Archive for December 2007

Pro-Thaksin party wins plurality in Thai elections; now what?

December 26, 2007

The long-awaited elections in Thailand to elect a new post-coup government have taken place, with the People’s Power Party, affiliated in all but name with Thaksin, making an impressive showing. The PPP won 232 of 480 seats and is presently seeking to form a government in coalition with smaller parties.

Assuming that effort eventually succeeds, the next question is how Thaksin will fare under the new government. He still insists he is retired from politics (but here’s a skeptical take on that claim),  but his informal (or semi-formal) influence will still be very substantial in a PPP-led government, in all likelihood. The big questions as I see it are as follows:

1. What will happen to the court cases against Thaksin, which the Democrat Party still wants to see prosecuted in full?

2. Is Thaksin really capable of returning to Thailand and (after the initial splash of publicity) keeping a low profile, refraining from over-obvious political activity?

3. What are Thaksin’s long-term aims? Does he simply want to get his name cleared, his money unfrozen, and his ability to business restored?

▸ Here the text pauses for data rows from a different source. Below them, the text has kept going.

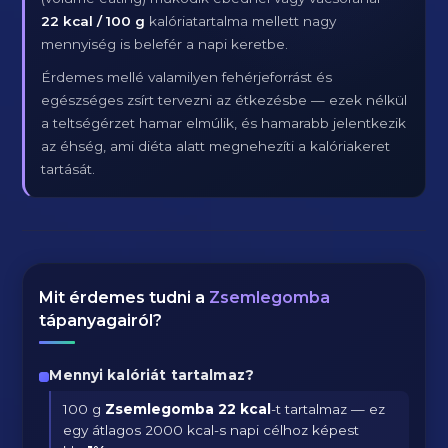
22 kcal / 100 g
kalóriatartalma mellett nagy
mennyiség is belefér a napi keretbe.
Érdemes mellé valamilyen fehérjeforrást és
egészséges zsírt tervezni az étkezésbe — ezek nélkül
a teltségérzet hamar elmúlik, és hamarabb jelentkezik
az éhség, ami diéta alatt megnehezíti a kalóriakeret
tartását.
Mit érdemes tudni a
Zsemlegomba
tápanyagairól?
Mennyi kalóriát tartalmaz?
100 g
Zsemlegomba
22 kcal
-t tartalmaz — ez
egy átlagos 2000 kcal-s napi célhoz képest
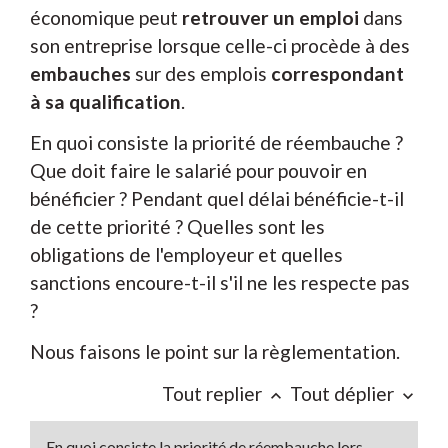
économique peut
retrouver un emploi
dans
son entreprise lorsque celle-ci procède à des
embauches
sur des emplois
correspondant
à sa qualification
.
En quoi consiste la priorité de réembauche ?
Que doit faire le salarié pour pouvoir en
bénéficier ? Pendant quel délai bénéficie-t-il
de cette priorité ? Quelles sont les
obligations de l'employeur et quelles
sanctions encoure-t-il s'il ne les respecte pas
?
Nous faisons le point sur la règlementation.
Tout replier
Tout déplier
keyboard_arrow_up
keyboard_arrow_down
En quoi consiste la priorité de réembauche lors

Is he happy to see out his days as a patron of sport?

4. If he does clear his name and get his money back, will he maintain continued interest in owning Manchester City? (The guess here is yes, for the time being.)

5. Will the investigation into the 2003 war on drugs initiated by the military government proceed under the new government, or simply be pushed to the background?

Based on my reading of the Thai press post-election coverage (there are far too many articles and analyses out there to link here, but follow the standing links on the right to see what is being said), it seems that even anti-Thaksin folks can accept his return to Thailand as simply a private citizen, while even pro-Thaksin folks in the PPP believe he must stay out of politics for the foreseeable future, both for his own sake and to avoid endangering a still-fragile recovery from the coup.

Personally, I’m not displeased to see the PPP do well in the election; I’ve never denied that the PPP/TRT does a better job than any other large-scale Thai party of representing the interests of the Thai majority. What was problematic about Thaksin’s rule was not his strong support among the rural poor or the efforts his government made to address their needs, but the abuses of executive power that also characterized his rule, as well as the ultimately destructive political polarization Thaksin provoked. A PPP-led government that managed to attend to the needs of the poor while avoiding executive overreach and minimizing unnecessary antagonism of other sectors of society seems to me like the best achievable outcome at this stage of Thai history.